31 Stages: What's this, Baskin Robbins?

Flip back a couple of years and remember the introduction of the Pentium 4 at 1.4 and 1.5GHz. Intel went from a 10-stage pipeline of the Pentium III to a 20-stage pipeline, an increase of 100%. Initially the Pentium 4 at 1.5GHz had a hard time even outperforming the Pentium III at 1GHz, and in some cases was significantly slower.

Fast forward to today and you wouldn't think twice about picking a Pentium 4 2.4C over a Pentium III 1GHz, but back then the decision was not so clear. Does this sound a lot like our CPU design example from before?

The 0.13-micron Northwood Pentium 4 core looked to have a frequency ceiling of around 3.6 - 3.8GHz without going beyond comfortable yield levels. A 90nm shrink, which is what we thought Prescott was originally going to be, would reduce power consumption and allow for even higher clock speeds - but apparently not high enough for Intel's desires.

Intel took the task of a 90nm shrink and complicated it tremendously by performing significant microarchitectural changes to Prescott - extending the basic integer pipeline to 31 stages. The full pipeline (for an integer instruction, fp instructions go through even more stages) will be even longer than 31 stages as that number does not include all of the initial decoding stages of the pipeline. Intel informed us that we should not assume that the initial decoding stages of Prescott (before the first of 31 stages) are identical to Northwood, the changes to the pipeline have been extensive.

The purpose of significantly lengthening the pipeline: to increase clock speed. A year ago at IDF Intel announced that Prescott would be scalable to the 4 - 5GHz range; apparently this massive lengthening of the pipeline was necessary to meet those targets.

Lengthening the pipeline does bring about significant challenges for Intel, because if all they did was lengthen the pipeline then Prescott would be significantly slower than Northwood on a clock for clock basis.
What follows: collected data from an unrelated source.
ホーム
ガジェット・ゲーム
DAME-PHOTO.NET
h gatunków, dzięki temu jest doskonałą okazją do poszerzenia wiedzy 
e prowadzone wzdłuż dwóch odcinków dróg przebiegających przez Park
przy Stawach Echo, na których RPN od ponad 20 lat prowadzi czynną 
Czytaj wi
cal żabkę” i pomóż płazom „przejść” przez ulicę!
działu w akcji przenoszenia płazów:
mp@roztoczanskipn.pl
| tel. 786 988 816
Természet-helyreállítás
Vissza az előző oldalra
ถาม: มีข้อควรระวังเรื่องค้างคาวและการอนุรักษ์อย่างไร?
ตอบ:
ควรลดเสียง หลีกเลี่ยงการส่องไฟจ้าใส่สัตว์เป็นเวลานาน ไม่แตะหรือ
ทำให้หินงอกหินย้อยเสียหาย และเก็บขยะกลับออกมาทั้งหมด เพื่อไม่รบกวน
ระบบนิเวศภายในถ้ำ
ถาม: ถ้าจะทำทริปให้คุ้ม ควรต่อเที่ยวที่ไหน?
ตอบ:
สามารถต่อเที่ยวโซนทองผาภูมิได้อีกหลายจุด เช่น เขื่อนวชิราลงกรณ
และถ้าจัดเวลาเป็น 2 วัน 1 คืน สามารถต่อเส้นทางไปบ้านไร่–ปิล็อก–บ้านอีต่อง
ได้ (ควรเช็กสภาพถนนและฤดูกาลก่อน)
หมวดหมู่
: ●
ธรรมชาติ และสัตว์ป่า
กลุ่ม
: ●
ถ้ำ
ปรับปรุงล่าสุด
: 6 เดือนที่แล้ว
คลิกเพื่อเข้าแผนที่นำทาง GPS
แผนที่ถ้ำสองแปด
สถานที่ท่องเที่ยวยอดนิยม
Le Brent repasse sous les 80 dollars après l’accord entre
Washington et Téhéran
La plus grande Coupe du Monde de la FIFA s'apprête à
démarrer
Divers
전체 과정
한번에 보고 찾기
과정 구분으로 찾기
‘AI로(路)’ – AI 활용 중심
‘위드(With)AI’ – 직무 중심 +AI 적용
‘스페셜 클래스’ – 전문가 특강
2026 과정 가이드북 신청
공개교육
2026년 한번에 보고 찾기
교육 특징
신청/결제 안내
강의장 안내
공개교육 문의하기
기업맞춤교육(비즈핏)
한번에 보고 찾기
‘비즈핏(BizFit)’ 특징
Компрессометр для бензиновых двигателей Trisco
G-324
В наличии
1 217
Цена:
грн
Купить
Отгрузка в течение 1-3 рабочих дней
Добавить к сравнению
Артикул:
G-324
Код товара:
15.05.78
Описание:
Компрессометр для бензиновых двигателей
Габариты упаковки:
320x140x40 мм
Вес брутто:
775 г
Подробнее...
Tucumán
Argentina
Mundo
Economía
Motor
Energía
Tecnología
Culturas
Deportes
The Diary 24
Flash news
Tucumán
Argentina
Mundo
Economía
Remember that it wasn't until Intel ramped the clock speed of the Pentium 4 up beyond 2.4GHz that it was finally a viable competitor to the shorter pipelined Athlon XP. This time around, Intel doesn't have the luxury of introducing a CPU that is outperformed by its predecessor - the Pentium 4 name would be tarnished once more if a 3.4GHz Prescott couldn't even outperform a 2.4GHz Northwood.

The next several pages will go through some of the architectural enhancements that Intel had to make in order to bring Prescott's performance up to par with Northwood at its introductory clock speed of 3.2GHz. Without these enhancements that we're about to talk about, Prescott would have spelled the end of the Pentium 4 for good.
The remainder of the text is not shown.